City6 wrote...
Why not? Most people play though once, so having as much content open to them as possible is a great thng.
You're acting as if the "characters react randomly". They don't. In each play-through, the game is tailored to give the broadest options to the character you've created.
You'll notice that your family is entirely dependant on the character you create too. Why are you not outraged that a black Hawke has a black mother? "My Hawke mother was white! All Hawke mothers should be white! Variable characters is BAD WRITING!"
Come on man. Hawke's racial identity has absolutely no impact at all on anything but the character's looks. He doesn't talk, act, or behave any differently.
The same cannot be said about about a character's sexual identity. I'm going to repost some other thoughts on the issue that got buried early in the topic.
The problem I have with the party member-dynamic-sexuality concept is that it precludes your party members from having set personalities and emotions. Granted, their sexual orientation and past trysts (in Anders case) don't hugely impact their story events or dialogue, but their sexual orientation does comprise a part of their personality and who they are. If that part of them is fluid and incomplete, then their entire character is fluid and incomplete, at least in my mind.
If I played a gay character and wanted to romance Alistair for example, it wasn't going to happen. He has no interest, and I cannot change him. Alistair is Alistair, and in Origins I had to work with and around his personality. It was part of the fun of the party dynamic,a nd was realistic. In real life, you will find people you have no chance with.
In Dragon Age II, that doesn't happen. It doesn't matter who you are, you will always be their type! Anders and Merrill and Fenris can essentially be whoever or whatever you want them to be, from a romance standpoint. It really weakens their characters and cheapens the romances. I don't see that it has a place in a game that strives to be an RPG. For example, lets say I play through the game as a male Hawke. I then decide to play through again as a female Hawke. I am now playing in an 'alternate universe' where my party member's sexualities have been inverted.
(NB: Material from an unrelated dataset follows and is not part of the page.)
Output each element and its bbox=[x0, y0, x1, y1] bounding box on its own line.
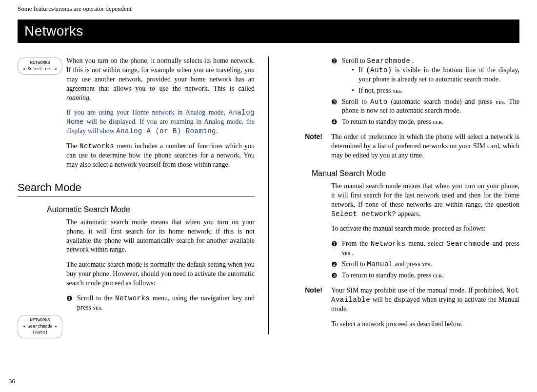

It also makes it so that the romance experience is exactly the same no matter how you go through the game, which actually takes the fun out of playing through as different genders. When I played through Mass Effect, I played as a Male Shepard, and I took Kaidan with me everywhere. I really liked his character.
It was also really cool to watch my girlfriend play through as a female Shepard and begin a romance with him. Totally new perspective on his personality, as I got to see dialogue and scenes with him i had never watched before.
In Dragon Age II, that can't happen. The gameplay experience is now identical, whether you are male or female, because your companions sexuality chanegs in tune with you.To me, that hurts replay value, cheapens the characters, and isn't really realistic.
From the responses I have read so far however, I guess it isn't as a big an issue to others as it is to me. I don't mean to mindlessly bash the game or to nitpick, it was just something I found that I thought hurt the gaming experience for me.